▶ [PROBLEM DESCRIPTION]:
Transcribe exactly the lines from the top of the records below through the line that holds "della Giunta e del Sindaco.", both included, with no pictures.

════════════════

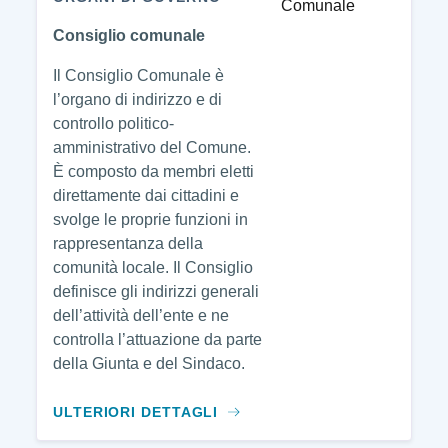
Consiglio comunale
Il Consiglio Comunale è
l’organo di indirizzo e di
controllo politico-
amministrativo del Comune.
È composto da membri eletti
direttamente dai cittadini e
svolge le proprie funzioni in
rappresentanza della
comunità locale. Il Consiglio
definisce gli indirizzi generali
dell’attività dell’ente e ne
controlla l’attuazione da parte
della Giunta e del Sindaco.
ULTERIORI DETTAGLI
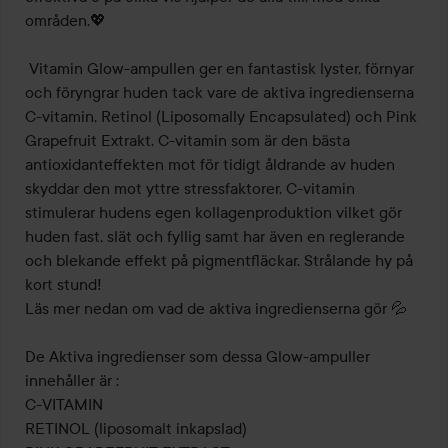
områden.💖

 Vitamin Glow-ampullen ger en fantastisk lyster, förnyar 
och föryngrar huden tack vare de aktiva ingredienserna 
C-vitamin, Retinol (Liposomally Encapsulated) och Pink 
Grapefruit Extrakt. C-vitamin som är den bästa 
antioxidanteffekten mot för tidigt åldrande av huden 
skyddar den mot yttre stressfaktorer. C-vitamin 
stimulerar hudens egen kollagenproduktion vilket gör 
huden fast, slät och fyllig samt har även en reglerande 
och blekande effekt på pigmentfläckar. Strålande hy på 
kort stund!

Läs mer nedan om vad de aktiva ingredienserna gör 💦

De Aktiva ingredienser som dessa Glow-ampuller 
innehåller är :

C-VITAMIN

RETINOL (liposomalt inkapslad)
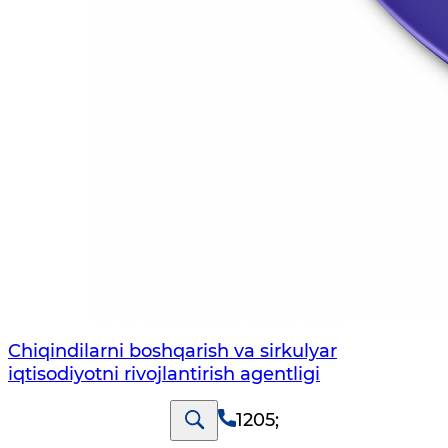
Chiqindilarni boshqarish va sirkulyar
iqtisodiyotni rivojlantirish agentligi
1205
;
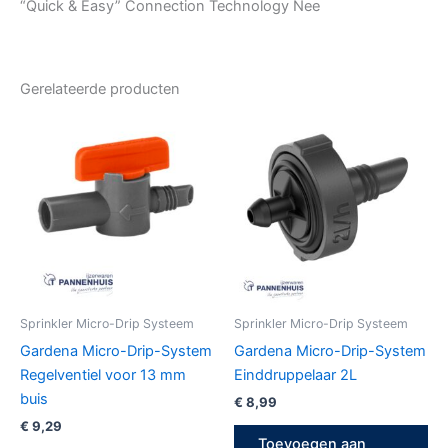
“Quick & Easy” Connection Technology Nee
Gerelateerde producten
Sprinkler Micro-Drip Systeem
Sprinkler Micro-Drip Systeem
Gardena Micro-Drip-System
Gardena Micro-Drip-System
Regelventiel voor 13 mm
Einddruppelaar 2L
buis
€
8,99
€
9,29
Toevoegen aan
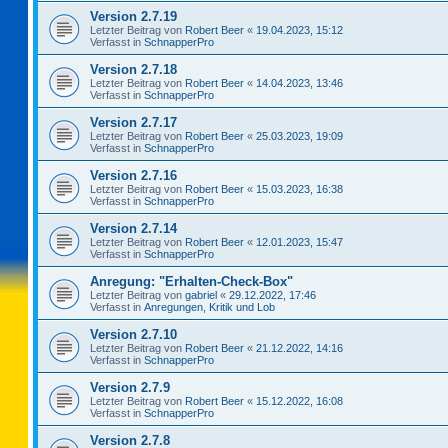
Version 2.7.19
Letzter Beitrag von
Robert Beer
«
19.04.2023, 15:12
Verfasst in
SchnapperPro
Version 2.7.18
Letzter Beitrag von
Robert Beer
«
14.04.2023, 13:46
Verfasst in
SchnapperPro
Version 2.7.17
Letzter Beitrag von
Robert Beer
«
25.03.2023, 19:09
Verfasst in
SchnapperPro
Version 2.7.16
Letzter Beitrag von
Robert Beer
«
15.03.2023, 16:38
Verfasst in
SchnapperPro
Version 2.7.14
Letzter Beitrag von
Robert Beer
«
12.01.2023, 15:47
Verfasst in
SchnapperPro
Anregung: "Erhalten-Check-Box"
Letzter Beitrag von
gabriel
«
29.12.2022, 17:46
Verfasst in
Anregungen, Kritik und Lob
Version 2.7.10
Letzter Beitrag von
Robert Beer
«
21.12.2022, 14:16
Verfasst in
SchnapperPro
Version 2.7.9
Letzter Beitrag von
Robert Beer
«
15.12.2022, 16:08
Verfasst in
SchnapperPro
Version 2.7.8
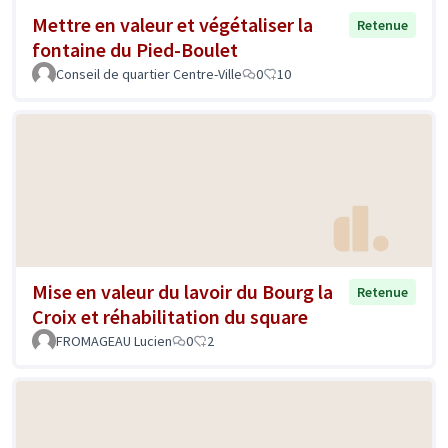
Mettre en valeur et végétaliser la
Retenue
fontaine du Pied-Boulet
Conseil de quartier Centre-Ville
0
10
Mise en valeur du lavoir du Bourg la
Retenue
Croix et réhabilitation du square
FROMAGEAU Lucien
0
2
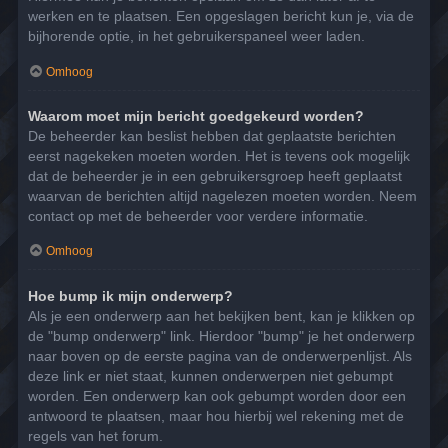
werken en te plaatsen. Een opgeslagen bericht kun je, via de
bijhorende optie, in het gebruikerspaneel weer laden.
Omhoog
Waarom moet mijn bericht goedgekeurd worden?
De beheerder kan beslist hebben dat geplaatste berichten
eerst nagekeken moeten worden. Het is tevens ook mogelijk
dat de beheerder je in een gebruikersgroep heeft geplaatst
waarvan de berichten altijd nagelezen moeten worden. Neem
contact op met de beheerder voor verdere informatie.
Omhoog
Hoe bump ik mijn onderwerp?
Als je een onderwerp aan het bekijken bent, kan je klikken op
de "bump onderwerp" link. Hierdoor "bump" je het onderwerp
naar boven op de eerste pagina van de onderwerpenlijst. Als
deze link er niet staat, kunnen onderwerpen niet gebumpt
worden. Een onderwerp kan ook gebumpt worden door een
antwoord te plaatsen, maar hou hierbij wel rekening met de
regels van het forum.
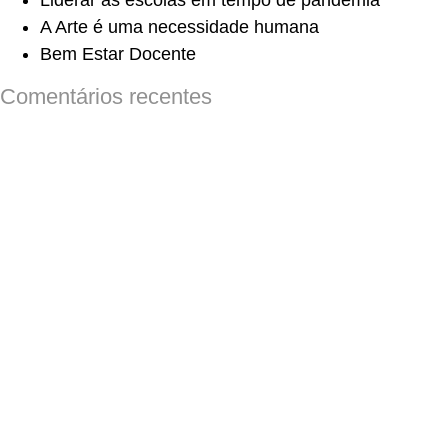
Liderar as escolas em tempo de pandemia
A Arte é uma necessidade humana
Bem Estar Docente
Comentários recentes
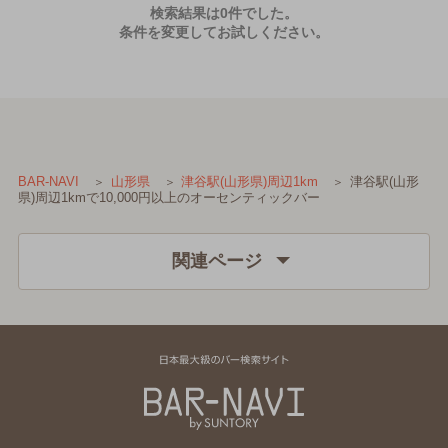
検索結果は0件でした。
条件を変更してお試しください。
津谷駅(山形
BAR-NAVI
山形県
津谷駅(山形県)周辺1km
県)周辺1kmで10,000円以上のオーセンティックバー
関連ページ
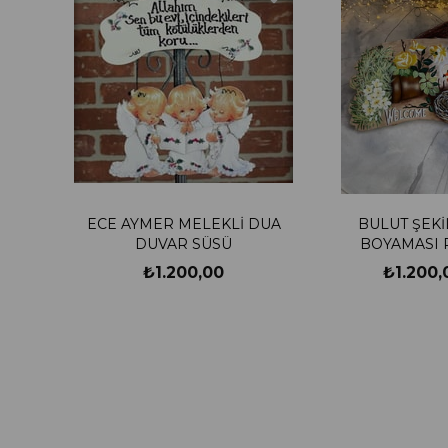
ECE AYMER MELEKLİ DUA
BULUT ŞEKİ
DUVAR SÜSÜ
BOYAMASI 
₺1.200,00
₺1.200,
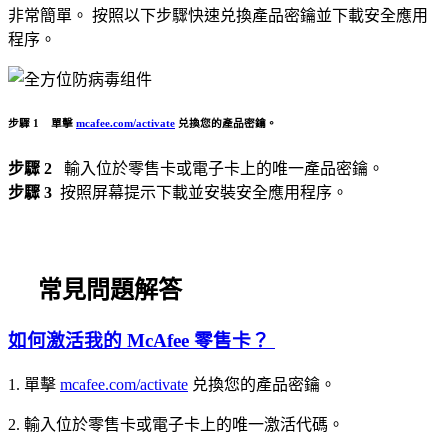
非常簡單。 按照以下步驟快速兑換產品密鑰並下載安全應用
程序。
步驟 1
單擊
mcafee.com/activate
兑換您的產品密鑰。
步驟 2
輸入位於零售卡或電子卡上的唯一產品密鑰。
步驟 3
按照屏幕提示下載並安裝安全應用程序。
常見問題解答
如何激活我的 McAfee 零售卡？
1. 單擊
mcafee.com/activate
兑換您的產品密鑰。
2. 輸入位於零售卡或電子卡上的唯一激活代碼。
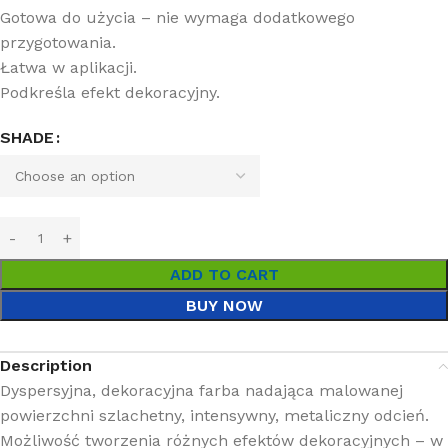
Gotowa do użycia – nie wymaga dodatkowego
przygotowania.
Łatwa w aplikacji.
Podkreśla efekt dekoracyjny.
SHADE
ADD TO CART
BUY NOW
Description
Dyspersyjna, dekoracyjna farba nadająca malowanej
powierzchni szlachetny, intensywny, metaliczny odcień.
Możliwość tworzenia różnych efektów dekoracyjnych – w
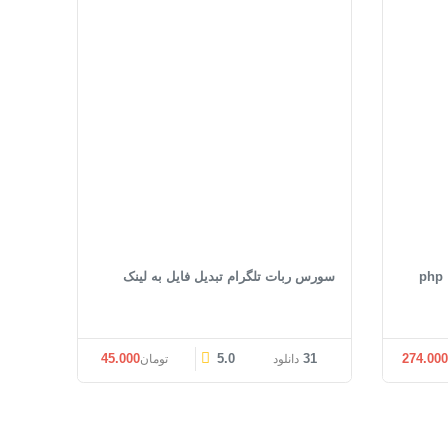
سورس ربات تلگرام تبدیل فایل به لینک
ی: تومان274.000 بود.
قیمت فعلی: تومان274.000.
45.000
5.0
31
274.00
دانلود
تومان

════════════════

▶ [ANSWER SECTION]:
Consiglio comunale
Il Consiglio Comunale è
l’organo di indirizzo e di
controllo politico-
amministrativo del Comune.
È composto da membri eletti
direttamente dai cittadini e
svolge le proprie funzioni in
rappresentanza della
comunità locale. Il Consiglio
definisce gli indirizzi generali
dell’attività dell’ente e ne
controlla l’attuazione da parte
della Giunta e del Sindaco.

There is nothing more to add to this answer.